Mais cela est insuffisant et demande aussi d’autres formes de réponses, plus réflexives. Il y a un enjeu majeur à (re)construire au sein du secteur culturel un discours et un positionnement face au narratif de l’extrême droite, qui soient audibles par le plus grand nombre et redonnent à la culture une image désirable, une volonté partagée de défendre ce secteur et ses acteur·rices. Si absurdes qu’ils puissent paraître à celles et ceux qui y travaillent, souvent dans la précarité, les discours assimilant le secteur culturel à une caste de privilégié·es vivant confortablement d’argent public semblent trouver un écho chez beaucoup de citoyen·nes. Probablement parce que l’image de déconnexion et d’entre-soi dont souffre le secteur a fait son chemin et achève de le rendre non essentiel dans l’opinion : à l’heure où les injonctions à tailler dans les services publics deviennent la norme, qu’est-ce qui justifierait en effet de préserver le financement de la culture au détriment de la santé ou de l’éducation ? Il y a ici un réel travail de fond pour réinventer un récit qui parle à la population dans sa diversité. C’est-à-dire qui ne se focalise pas sur la défense des emplois, sur les « dates en moins » ou sur la création artistique, mais incarne des thématiques qui touchent au quotidien des personnes pour rendre les attaques de la culture socialement inacceptables.

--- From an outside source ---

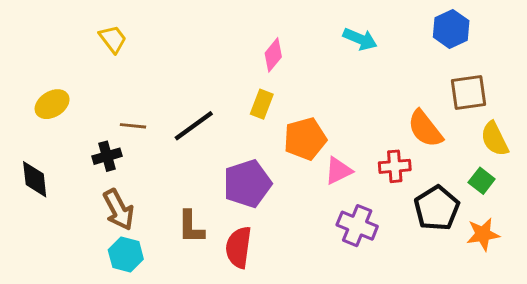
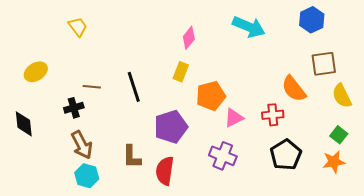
cyan arrow: (360, 39) -> (249, 27), size x1.4
black line: (194, 126) -> (134, 87), turned -72
green square: (482, 181) -> (339, 135), moved
black pentagon: (437, 208) -> (286, 155), moved
purple cross: (357, 226) -> (223, 156), moved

La réinvention de ce discours doit aussi permettre d’aller chercher les plus rétif·ves, du côté de l’électorat d’extrême droite. Le récent ouvrage du chercheur Félicien Faury montre que les ressorts du vote RN se caractérisent notamment par une dimension raciste et une détestation des élites culturelles, son électorat se sentant moins solidaire des personnes au fort capital culturel que des dominants économiques 15. La critique des « assisté·es » et la « valeur travail » étant prégnantes au sein de cet électorat, l’assimilation des acteur·rices culturel·les à une forme d’assistanat rencontre donc un écho particulièrement favorable chez lui. Le discours convenu sur la culture vectrice du vivre-ensemble et de diversité ne suffira plus à faire face en l’état actuel. Il serait plus porteur de jouer sur des affects communs (l’attachement aux services publics, une meilleure redistribution des richesses), des conditions de vie et des préoccupations quotidiennes partagées (la précarité, la crainte du déclassement), en les ramenant aux raccourcis trompeurs et aux faiblesses du discours social de l’extrême droite (la « préférence nationale » comme réponse).



Se regarder en face et repenser nos pratiques

Qui plus est, tenter de comprendre et de convaincre ne solutionnera pas tout. Ce serait se cantonner à une posture de « sachant » et sous-tend que les « autres » ont tort alors que nous sommes dans le vrai, des raisons alimentant en partie la défiance de l’électorat d’extrême droite 16. Et cela conduirait à éloigner toute tentative d’introspection, qui paraît aujourd’hui nécessaire à au moins deux égards : prendre acte du fait que la culture, telle que nous la mettons en œuvre, ne parle pas à tous·tes et que nous avons une responsabilité ; réexaminer en conséquence ce qu’on propose et la conception de la politique publique de la culture qui la sous-tend. Prendre acte du fait que la culture, telle que nous la mettons en œuvre, ne parle pas à tous·tes et que nous avons une responsabilité

A la suite des travaux pionniers de Pierre Bourdieu, les enquêtes sur les pratiques culturelles des Français nous enseignent depuis plusieurs décennies que la stratification sociale perdure malgré des inflexions. En dépit d’une diversification de l’offre et de l’essor global des sorties culturelles, la fréquentation des lieux culturels demeure plus souvent le fait des catégories supérieures urbaines diplômées et de publics vieillissants 17. Quand on sait que 3 % de la population seulement a un abonnement a une salle de spectacle 18, est-ce qu’on peut considérer que nous sommes irréprochables ou que nous ne pouvons pas mieux faire ? Armé·es des meilleures intentions, sincèrement convaincu·es du bien-fondé de notre action et ne ménageant pas nos efforts, nous laissons tout de même la majeure partie de la population de côté. Il y a là un énorme paradoxe quand on revendique s’adresser à tous·tes, doxa des professionnel·les de la culture.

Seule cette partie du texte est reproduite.